Stan’s mom was then what is called now a “single parent”; Stan’s dad had died when Stan was three. His mom worked as a cook at the high school from seven a.m. to two p.m. and then cleaned a couple of the shops downtown, getting home in time to fix dinner for Stan and his younger sister, Alice. Two nights a week, she worked from seven to ten at the Tasty Freeze, but none of the jobs paid much and the Hawkins family was one of the poorest in town.
Standing there looking at Stan with a paper bag over his head, I realized what a jerk I was for feeling sorry for myself in my homemade Davey Crockett costume. It wasn’t until years later that I understood that my family was almost as poor as Stan’s but we had just that little bit more that lifted us from the ranks of the truly poor to the class of merely poor, a group that was rather large in Walnut Shade at that time. Even though Stan was my best friend, until that time I didn’t imagine what life was really like for him and his mother and sister. Since then, we’ve talked about it many times, over lunch at the Pioneer when I turn in my weekly column for the Miller County Ledger.
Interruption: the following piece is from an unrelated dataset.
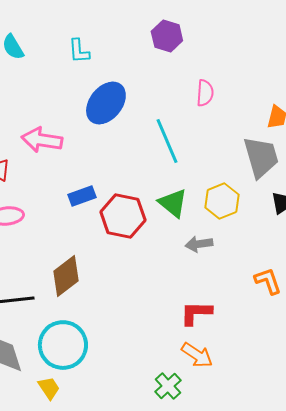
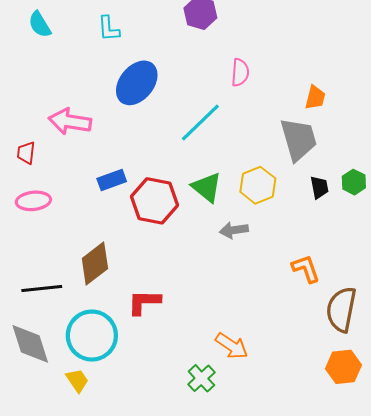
cyan line: (167, 141) -> (200, 123), turned 69
red L-shape: (196, 313) -> (144, 302), moved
“When you did you figure out that our families were some of the poorest in Walnut Shade?” I asked Stan over our standard lunches of meatloaf, mashed potatoes, green beans and whatever pie looked the newest.
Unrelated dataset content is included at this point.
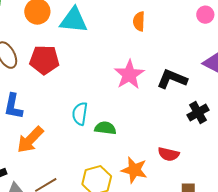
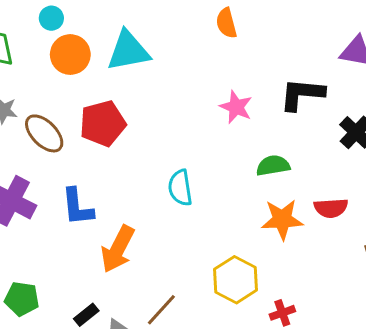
pink star: (129, 75) -> (236, 107), size x0.7
green semicircle: (105, 128) -> (273, 166), moved
orange star: (134, 170) -> (282, 219), moved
“I don’t think I consciously understood it until we got to high school and started thinking about college. I knew that my mother would never be able to afford to send me, so I just started working hard to get any kind of scholarship I could. You alway seemed to know that we were at the bottom of the economic scale, but it didn’t seem to bother you. Why is that?” Stan had never asked that question just that way before.
“Well, you see,” I replied, “it had to do with a paper bag and a coonskin cap.”